----- Records provided
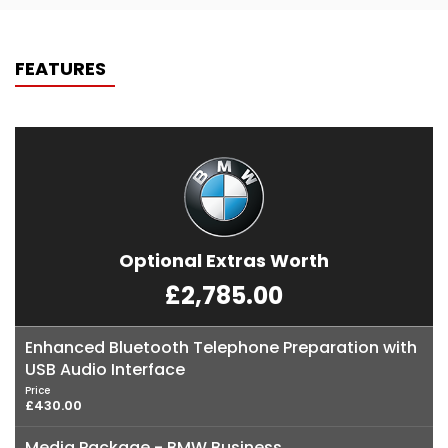
FEATURES
Optional Extras Worth
£2,785.00
Enhanced Bluetooth Telephone Preparation with
USB Audio Interface
Price
£430.00
Media Package - BMW Business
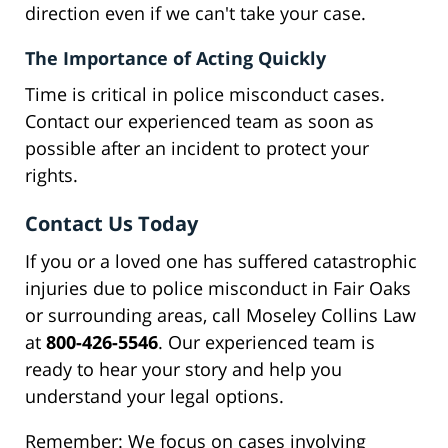
direction even if we can't take your case.
The Importance of Acting Quickly
Time is critical in police misconduct cases.
Contact our experienced team as soon as
possible after an incident to protect your
rights.
Contact Us Today
If you or a loved one has suffered catastrophic
injuries due to police misconduct in Fair Oaks
or surrounding areas, call Moseley Collins Law
at
800-426-5546
. Our experienced team is
ready to hear your story and help you
understand your legal options.
Remember: We focus on cases involving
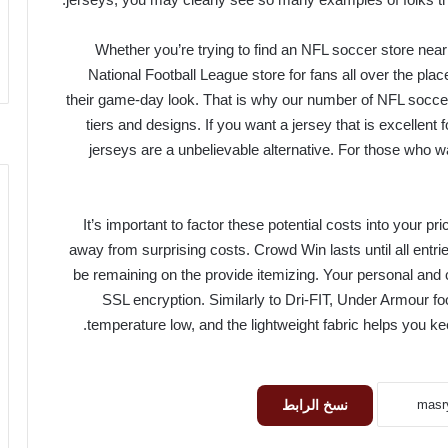
Whether you’re trying to find an NFL soccer store near
National Football League store for fans all over the pla
their game-day look. That is why our number of NFL soccer 
tiers and designs. If you want a jersey that is excellent 
jerseys are a unbelievable alternative. For those who wa
It’s important to factor these potential costs into your 
away from surprising costs. Crowd Win lasts until all ent
be remaining on the provide itemizing. Your personal and c
SSL encryption. Similarly to Dri-FIT, Under Armour fo
temperature low, and the lightweight fabric helps you ke
نسخ الرابط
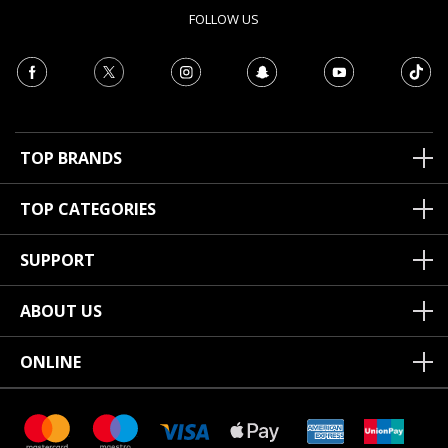
FOLLOW US
TOP BRANDS
TOP CATEGORIES
SUPPORT
ABOUT US
ONLINE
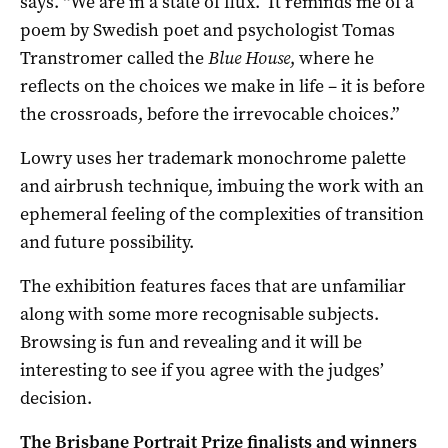
says. “We are in a state of flux. It reminds me of a
poem by Swedish poet and psychologist Tomas
Transtromer called the
Blue House
, where he
reflects on the choices we make in life – it is before
the crossroads, before the irrevocable choices.”
Lowry uses her trademark monochrome palette
and airbrush technique, imbuing the work with an
ephemeral feeling of the complexities of transition
and future possibility.
The exhibition features faces that are unfamiliar
along with some more recognisable subjects.
Browsing is fun and revealing and it will be
interesting to see if you agree with the judges’
decision.
The Brisbane Portrait Prize finalists and winners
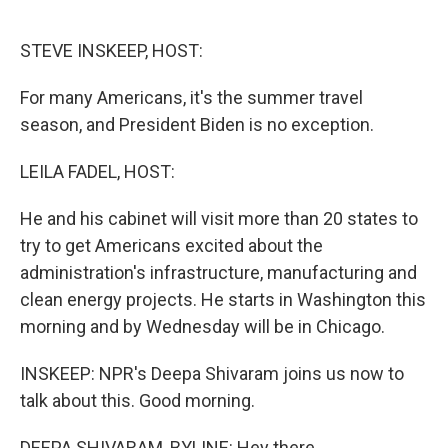
o
r
I
k
n
STEVE INSKEEP, HOST:
For many Americans, it's the summer travel
season, and President Biden is no exception.
LEILA FADEL, HOST:
He and his cabinet will visit more than 20 states to
try to get Americans excited about the
administration's infrastructure, manufacturing and
clean energy projects. He starts in Washington this
morning and by Wednesday will be in Chicago.
INSKEEP: NPR's Deepa Shivaram joins us now to
talk about this. Good morning.
DEEPA SHIVARAM, BYLINE: Hey there.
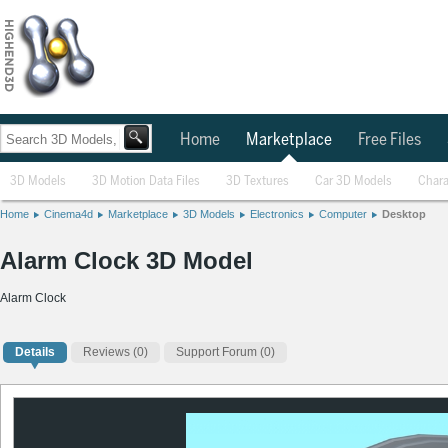
Home
Marketplace
Free Files
3D Models
3D Motion Data Files
3D Textures
Car 3D Models
Chara
Home
Cinema4d
Marketplace
3D Models
Electronics
Computer
Desktop
Alarm Clock 3D Model
Alarm Clock
Details
Reviews
(0)
Support Forum (0)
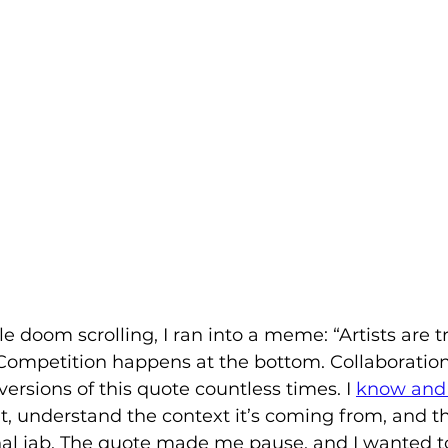
e doom scrolling, I ran into a meme: “Artists are tr
 Competition happens at the bottom. Collaboratio
 versions of this quote countless times. I 
know and 
t, understand the context it’s coming from, and thi
al jab. The quote made me pause, and I wanted t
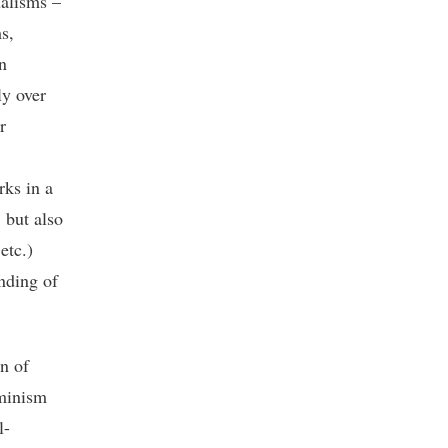
ualisms –
s,
n
ly over
r
rks in a
 but also
etc.)
anding of
wn of
eminism
l-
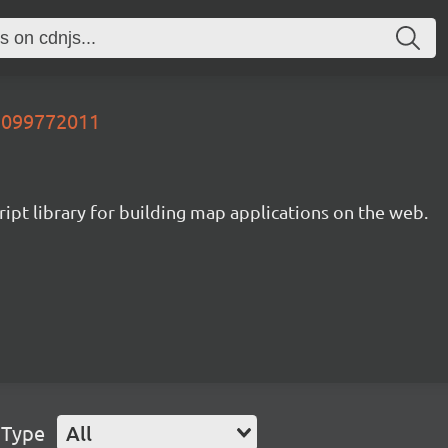
03099772011
ipt library for building map applications on the web.
 Type
All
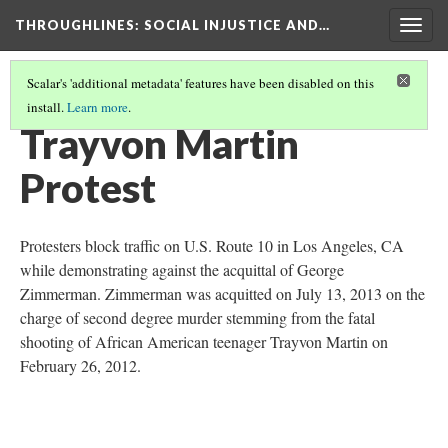
THROUGHLINES
: SOCIAL INJUSTICE AND…
Togg
navig
Scalar's 'additional metadata' features have been disabled on this
install.
Learn more
.
THROUGH TIMELINES
(81/86)
Trayvon Martin
Protest
Protesters block traffic on U.S. Route 10 in Los Angeles, CA
while demonstrating against the acquittal of George
Zimmerman. Zimmerman was acquitted on July 13, 2013 on the
charge of second degree murder stemming from the fatal
shooting of African American teenager Trayvon Martin on
February 26, 2012.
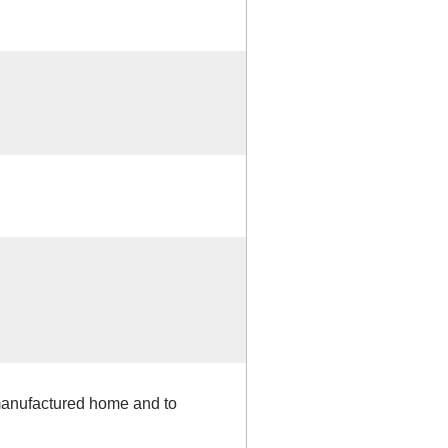
 manufactured home and to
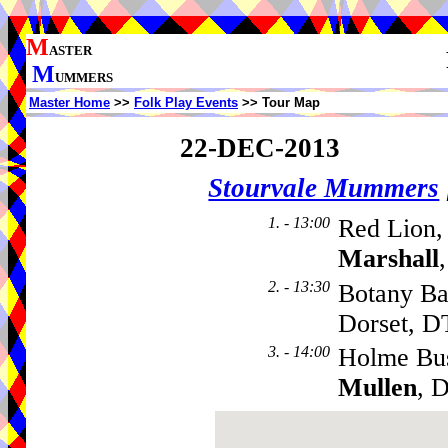
M
ASTER
M
UMMERS
Master Home
>>
Folk Play Events
>> Tour Map
22-DEC-2013
Stourvale Mummers
1. - 13:00
Red Lion,
Marshall
2. - 13:30
Botany Ba
Dorset, 
3. - 14:00
Holme Bu
Mullen
, 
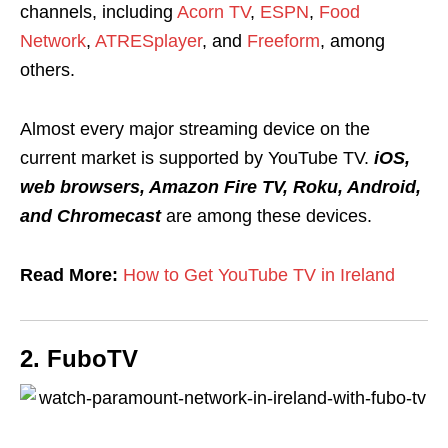
channels, including
Acorn TV
,
ESPN
,
Food
Network
,
ATRESplayer
, and
Freeform
, among
others.
Almost every major streaming device on the
current market is supported by YouTube TV.
iOS,
web browsers, Amazon Fire TV, Roku, Android,
and Chromecast
are among these devices.
Read More:
How to Get YouTube TV in Ireland
2. FuboTV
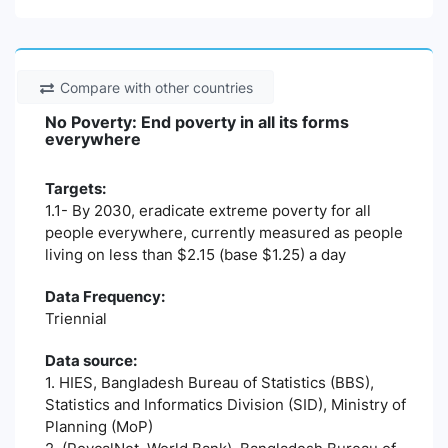
Compare with other countries
No Poverty: End poverty in all its forms
everywhere
Targets:
1.1- By 2030, eradicate extreme poverty for all
people everywhere, currently measured as people
living on less than $2.15 (base $1.25) a day
Data Frequency:
Triennial
Data source:
1. HIES, Bangladesh Bureau of Statistics (BBS),
Statistics and Informatics Division (SID), Ministry of
Planning (MoP)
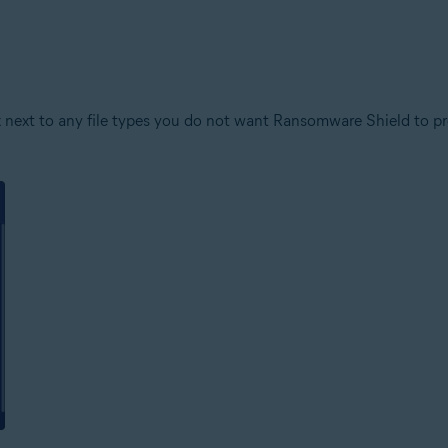
 next to any file types you do not want Ransomware Shield to prot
----------
Problem to work on: What is needed is the exact run of lines from the start of the data through the line with "tiers and designs.", both ends included, minus the pictures.

Result below:
FEATURES
Optional Extras Worth
£2,785.00
Enhanced Bluetooth Telephone Preparation with
USB Audio Interface
Price
£430.00
Media Package - BMW Business
direction even if we can't take your case.
The Importance of Acting Quickly
Time is critical in police misconduct cases.
Contact our experienced team as soon as
possible after an incident to protect your
rights.
Contact Us Today
If you or a loved one has suffered catastrophic
injuries due to police misconduct in Fair Oaks
or surrounding areas, call Moseley Collins Law
at
800-426-5546
. Our experienced team is
ready to hear your story and help you
understand your legal options.
Remember: We focus on cases involving
Whether you’re trying to find an NFL soccer store near
National Football League store for fans all over the pla
their game-day look. That is why our number of NFL soccer 
tiers and designs. If you want a jersey that is excellent 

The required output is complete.